Don’t rush into marijuana legalization, experts say
Connecting state and local government leaders
Americans are eager to legalize marijuana through ballot measures. But experts urge state lawmakers to exercise caution when implementing those laws.
Pot. The Devil’s lettuce. Dope. Weed. Whatever you call it, and whether you like it, marijuana is increasingly a political issue as state lawmakers weigh marijuana legalization. In four states, voters this November could help expedite that decision.
Voters in Florida, North Dakota and South Dakota will decide on ballot measures to legalize recreational or personal use of marijuana for adults 21 years and older. In Nebraska, voters will decide on two ballot measures regarding the legalization of medical marijuana and the creation of a state commission to regulate the program.
(In North Dakota this is the third time voters will decide on weed legalization ballot measures after previous attempts in 2018 and 2022. And while Arkansas voters will see a measure to legalize medical marijuana on their ballots, the Arkansas Supreme Court on Monday ruled that votes on the measure will not be counted because its title is misleading.)

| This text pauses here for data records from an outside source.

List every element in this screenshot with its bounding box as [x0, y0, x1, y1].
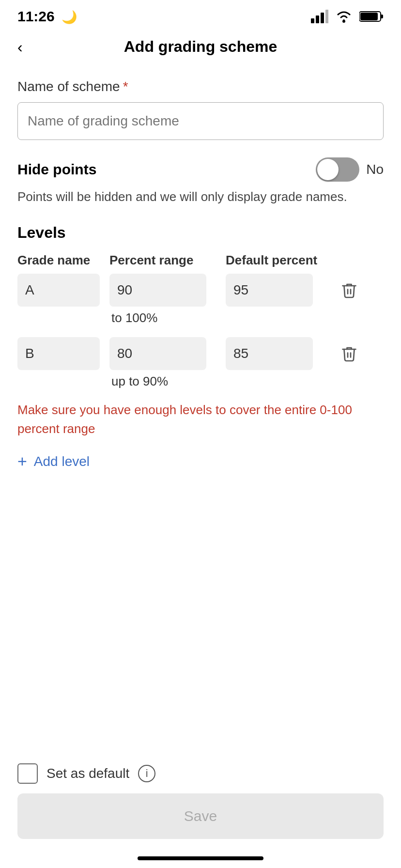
level-row-0: to 100% — [17, 274, 384, 326]
set-default-checkbox[interactable] — [17, 763, 38, 784]
svg-rect-7 — [360, 13, 378, 20]
signal-icon — [311, 10, 328, 23]
range-input-0[interactable] — [109, 274, 206, 307]
main-content: Name of scheme * Hide points No Points w… — [0, 64, 401, 471]
svg-rect-1 — [316, 16, 319, 23]
hide-points-toggle[interactable] — [316, 157, 359, 182]
toggle-area: No — [316, 157, 384, 182]
grade-name-col-0 — [17, 274, 109, 307]
status-icons — [311, 10, 384, 23]
page-title: Add grading scheme — [124, 38, 278, 56]
nav-header: ‹ Add grading scheme — [0, 29, 401, 64]
grade-name-header: Grade name — [17, 251, 109, 269]
save-button[interactable]: Save — [17, 793, 384, 839]
svg-rect-2 — [321, 13, 324, 23]
status-time: 11:26 🌙 — [17, 8, 77, 25]
range-label-0: to 100% — [109, 310, 226, 326]
delete-row-0[interactable] — [332, 274, 366, 299]
home-indicator — [138, 856, 263, 860]
levels-title: Levels — [17, 224, 384, 242]
set-default-label: Set as default — [46, 766, 129, 781]
hide-points-label: Hide points — [17, 161, 96, 178]
scheme-name-input[interactable] — [17, 102, 384, 140]
toggle-knob — [317, 159, 339, 180]
range-label-1: up to 90% — [109, 374, 226, 389]
name-field-section: Name of scheme * — [17, 79, 384, 157]
hide-points-description: Points will be hidden and we will only d… — [17, 187, 384, 206]
wifi-icon — [335, 10, 353, 23]
name-label: Name of scheme * — [17, 79, 384, 94]
default-col-0 — [226, 274, 332, 307]
grade-name-input-0[interactable] — [17, 274, 100, 307]
grade-name-col-1 — [17, 337, 109, 370]
default-percent-header: Default percent — [226, 251, 332, 269]
add-level-button[interactable]: + Add level — [17, 452, 90, 471]
range-col-0: to 100% — [109, 274, 226, 326]
default-col-1 — [226, 337, 332, 370]
levels-section: Levels Grade name Percent range Default … — [17, 224, 384, 471]
svg-rect-3 — [325, 10, 328, 23]
svg-rect-0 — [311, 18, 314, 23]
range-input-1[interactable] — [109, 337, 206, 370]
back-button[interactable]: ‹ — [17, 39, 23, 55]
add-level-plus-icon: + — [17, 452, 27, 471]
moon-icon: 🌙 — [62, 10, 77, 24]
hide-points-section: Hide points No Points will be hidden and… — [17, 157, 384, 206]
set-default-row: Set as default i — [17, 763, 384, 784]
required-marker: * — [123, 79, 128, 94]
hide-points-row: Hide points No — [17, 157, 384, 182]
info-icon[interactable]: i — [138, 765, 155, 782]
toggle-value: No — [366, 162, 384, 177]
battery-icon — [359, 10, 384, 23]
delete-row-1[interactable] — [332, 337, 366, 362]
percent-range-header: Percent range — [109, 251, 226, 269]
svg-point-4 — [342, 20, 345, 23]
default-input-1[interactable] — [226, 337, 313, 370]
grade-name-input-1[interactable] — [17, 337, 100, 370]
status-bar: 11:26 🌙 — [0, 0, 401, 29]
range-col-1: up to 90% — [109, 337, 226, 389]
default-input-0[interactable] — [226, 274, 313, 307]
levels-header: Grade name Percent range Default percent — [17, 251, 384, 269]
error-message: Make sure you have enough levels to cove… — [17, 401, 384, 438]
add-level-label: Add level — [34, 454, 90, 469]
bottom-section: Set as default i Save — [0, 763, 401, 839]
svg-rect-6 — [381, 15, 383, 18]
level-row-1: up to 90% — [17, 337, 384, 389]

If approved, the four states would join 24 states and the District of Columbia in allowing adults to consume, possess or grow marijuana for personal use. More than half of those jurisdictions have legalized the substance through ballot measures.
“I think it’s safe to say at this point that a majority of residents in every single state in the country wants legalization [or] at minimum medical use,” said Rob Mikos, professor of law at Vanderbilt University. A 2023 Gallup poll, for instance, found that seven in 10 U.S. adults support marijuana legalization with no significant differences in support by gender, race or education.
Florida’s ballot measure, for example, is the most expensive marijuana-related campaign ever, according to Ballotpedia. It has generated more than $105 million in contributions, largely from Florida-based medical cannabis company Trulieve, as well as an endorsement from former President Donald Trump and controversy over state-funded ads opposing the ballot measure. The next most expensive marijuana legalization campaign was in California in 2016 with contributions totaling $25 million.
But even if ballot measures pass, legalization isn't a sure thing, Mikos said. In South Dakota, residents approved a ballot measure to legalize recreational marijuana in 2021, but it was later struck down by the state’s Supreme Court as unconstitutional.
“Conservative officials have been able to hold [legalization] back,” Mikos said, “even though you do have a ballot referendum process, and even though you’ve got overwhelming public support.”
None of the more than 20 states that have yet to approve some form of marijuana legalization have a ballot referendum process. Otherwise, voters could use ballot measures to legalize pot, even if state legislatures are opposed to such policies.
But a slow approach to weed legalization might be worth it for state lawmakers.
Ballot measures are difficult for officials to amend without voter approval, Mikos said. He pointed to California, where medical pot was legalized through a ballot measure in 1996. The law allows adults to grow and possess medical marijuana under a physician’s recommendation.
The 1996 ballot measure, Mikos said, “hardwired” into law loose restrictions on the quantity of marijuana an individual could possess. State lawmakers tried to cap how much pot medical marijuana patients could cultivate and keep with a 2003 law, but the California Supreme Court struck it down in 2010 because it violated the 1996 amendment.
The ruling established that “the legislature has no power to amend a referendum passed by the people,” Miko said.
Plus, ballot measures could push policymakers into crafting hasty regulations once they’re approved by voters, he said.
After constituents in Washington state passed Initiative 502 in 2012 to allow the production, distribution and possession of recreational marijuana, for instance, authorities developed a tax structure that allowed some marijuana businesses to skirt certain tax requirements, said Boyoung Seo, business economics and public policy at Indiana University.
In the first year that consumers could legally purchase marijuana in Washington, Seo said the state imposed separate taxes on marijuana producers, processors and retailers. But that meant if a producer and processor were the same person or business, the state only collected one tax as opposed to two taxes from standalone producers and processors.
In 2015, state lawmakers changed the tax structure to impose a single 37% excise tax on dispensaries. Not every state has to follow Washington for a successful implementation of a legal marijuana market, Seo said, but lawmakers should consider what they want their markets to look like.
If the goal is to keep each stage of the marijuana supply chain separate, then Washington’s initial tax structure would be ineffective for that model, she said. That model can help small marijuana businesses, such as facilities that only operate as dispensaries or weed growers, thrive in markets because there is a lesser chance they will be assimilated into larger corporations. The state’s amended tax model, however, encourages vertical integration for weed companies to produce, distribute and sell their own products.
States’ efforts to tackle the implementation of marijuana legalization through ballot measures show that laws crafted by the public “may not be best for the state,” Mikos said.
“If you can do this through the legislative process, you’d be much happier,” he said.